If the location is not on City property, then you can decide to plant anything you like (subject to rules relating to overhanging branches etc.) but your arborist will be able to guide you on this. A good source for investigating trees suitable for Toronto private properties, is the website of the non-profit organization LEAF (Local Enhancement and Appreciation of Forests )

You clearly mention size as a factor in your choice, but there are other factors to consider, such as :

  • Curb appeal: bark and leaf colour can harmonize nicely with a home’s colour, enhancing, or softening it;
  • Do you know the cause of death of the birch? This may help you decide on a replacement that is less susceptible to that/those  condition(s). Birch are short- lived so may have died a natural death, leaving you no lingering concern. But it might be helpful for you to know that some deciduous trees like serviceberry, mountain ash, honey locust and some sugar maples tolerate salt .

As for Tulip trees (Liriodendron tulipifera ): they are native, have lovely lime/emerald green, interesting-shaped leaves that provide good shade and after a few years, fabulous yellow flowers (superficially resembling tulips) in late spring.

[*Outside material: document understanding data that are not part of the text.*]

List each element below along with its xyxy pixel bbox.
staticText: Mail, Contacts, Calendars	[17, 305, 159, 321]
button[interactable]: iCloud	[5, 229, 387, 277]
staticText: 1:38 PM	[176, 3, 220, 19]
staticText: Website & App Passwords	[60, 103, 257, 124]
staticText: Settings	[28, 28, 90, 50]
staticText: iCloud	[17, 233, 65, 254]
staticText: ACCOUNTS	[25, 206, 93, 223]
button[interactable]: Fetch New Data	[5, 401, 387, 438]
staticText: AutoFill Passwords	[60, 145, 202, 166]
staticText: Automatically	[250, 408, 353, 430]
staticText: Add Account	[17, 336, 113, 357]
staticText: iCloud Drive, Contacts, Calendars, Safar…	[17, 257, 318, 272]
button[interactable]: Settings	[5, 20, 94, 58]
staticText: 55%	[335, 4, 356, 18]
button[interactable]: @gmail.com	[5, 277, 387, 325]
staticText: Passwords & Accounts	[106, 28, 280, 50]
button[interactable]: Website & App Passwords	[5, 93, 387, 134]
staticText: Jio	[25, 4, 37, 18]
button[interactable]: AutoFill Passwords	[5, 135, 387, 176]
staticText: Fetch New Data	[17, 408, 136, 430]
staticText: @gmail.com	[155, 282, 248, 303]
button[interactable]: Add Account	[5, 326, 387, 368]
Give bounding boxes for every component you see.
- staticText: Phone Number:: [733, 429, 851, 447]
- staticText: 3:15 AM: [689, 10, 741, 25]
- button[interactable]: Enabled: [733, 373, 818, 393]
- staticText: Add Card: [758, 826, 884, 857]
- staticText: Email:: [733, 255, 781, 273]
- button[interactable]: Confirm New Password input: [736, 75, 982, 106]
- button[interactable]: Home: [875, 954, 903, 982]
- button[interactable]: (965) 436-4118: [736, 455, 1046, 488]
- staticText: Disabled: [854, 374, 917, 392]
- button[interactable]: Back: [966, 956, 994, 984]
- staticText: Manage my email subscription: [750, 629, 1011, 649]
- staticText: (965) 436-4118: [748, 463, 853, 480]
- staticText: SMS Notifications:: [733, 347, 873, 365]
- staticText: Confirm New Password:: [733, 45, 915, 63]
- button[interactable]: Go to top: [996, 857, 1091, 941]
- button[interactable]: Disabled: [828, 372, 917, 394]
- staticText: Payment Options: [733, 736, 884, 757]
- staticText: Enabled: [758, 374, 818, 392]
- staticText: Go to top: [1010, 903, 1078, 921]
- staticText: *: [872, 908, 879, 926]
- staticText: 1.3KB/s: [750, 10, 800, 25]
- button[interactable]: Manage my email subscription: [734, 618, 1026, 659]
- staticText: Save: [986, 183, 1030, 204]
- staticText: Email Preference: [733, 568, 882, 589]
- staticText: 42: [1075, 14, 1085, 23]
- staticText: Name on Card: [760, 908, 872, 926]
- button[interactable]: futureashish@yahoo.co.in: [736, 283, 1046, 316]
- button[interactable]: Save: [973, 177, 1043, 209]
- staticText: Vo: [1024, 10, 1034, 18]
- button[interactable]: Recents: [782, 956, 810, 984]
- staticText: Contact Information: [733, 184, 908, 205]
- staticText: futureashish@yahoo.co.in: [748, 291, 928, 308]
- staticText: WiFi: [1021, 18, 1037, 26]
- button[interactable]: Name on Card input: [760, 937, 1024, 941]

They grow fast and large (59’ high and 20’ spread), the advantage of which is shade, which is why they are on the City approved list .

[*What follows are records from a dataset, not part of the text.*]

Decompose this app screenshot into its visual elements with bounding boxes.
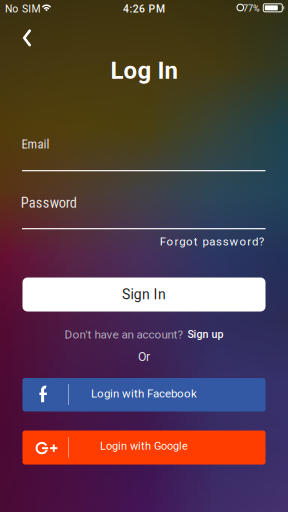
staticText: Sign up	[188, 328, 224, 341]
staticText: Log In	[110, 56, 178, 85]
staticText: Login with Facebook	[91, 387, 197, 400]
staticText: 77%	[243, 3, 260, 14]
button[interactable]: Login with Google	[22, 430, 266, 464]
button[interactable]: Login with Facebook	[22, 378, 266, 412]
staticText: Email	[22, 136, 50, 152]
staticText: No SIM	[5, 3, 40, 15]
staticText: Or	[138, 350, 150, 364]
staticText: Sign In	[122, 286, 166, 303]
staticText: Don't have an account?	[64, 328, 184, 341]
button[interactable]: Password	[22, 194, 266, 230]
staticText: Login with Google	[100, 440, 188, 452]
button[interactable]: Forgot password?	[160, 235, 264, 248]
staticText: Password	[21, 194, 77, 211]
button[interactable]	[16, 22, 38, 54]
staticText: 4:26 PM	[123, 3, 165, 15]
staticText: Forgot password?	[160, 235, 264, 248]
button[interactable]: Sign up	[188, 328, 224, 341]
button[interactable]: Email	[22, 136, 266, 172]
button[interactable]: Sign In	[22, 278, 266, 312]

Crab Apple trees( Malus spp)  are not on the City approved list, but are architectural, ornamental and of modest size. I cannot tell from the photo how close to the sidewalk it would be planted, but perhaps falling apples would be messy near a public walkway. Flowers are wonderful, and pollinator magnets: good for the environment, but less so for people with allergies walking by.

Bloodgood Japanese Maples (Acer palmatum) are considered reliable, and are undeniably beautiful living sculptures of modest height and spread, but not on the City list, so this would be a possibility only if you plant on your private property. If you know you have a road salt issue, consider whether this might be a better choice for closer to your house, or your back yard, where it might also be protected from wind and direct afternoon sun.

Another couple of suggestions if your location is owned by you:

Serviceberry (Amelanchier) is a native tree that matures at about 30 feet or less (mine is 20 years old and still only about 10 feet high), produces lovely white flowers in early spring, edible red berries in July (if you can harvest them before the birds do) and caramel-tinged red leaves in the fall. (Note: Do not plant these if there are junipers nearby, as the two infect each other).

Redbud (Cercis canadensis) is a very pretty native feature tree, and robust, although it spreads branches wide and might shade out grass or underplanting.

Honey locust (Gleditsia triacanthos) grows to about 35 feet, has an open spreading crown, yellow/orange fall leaves, likes sun, which you have, tolerates road salt, has small leaves that filter light (so does not shade out underplanting and grass), but seed pods need to be raked (there are cultivars that do not produce seed pods).

Hope some of this helps . Good luck with your tree choices!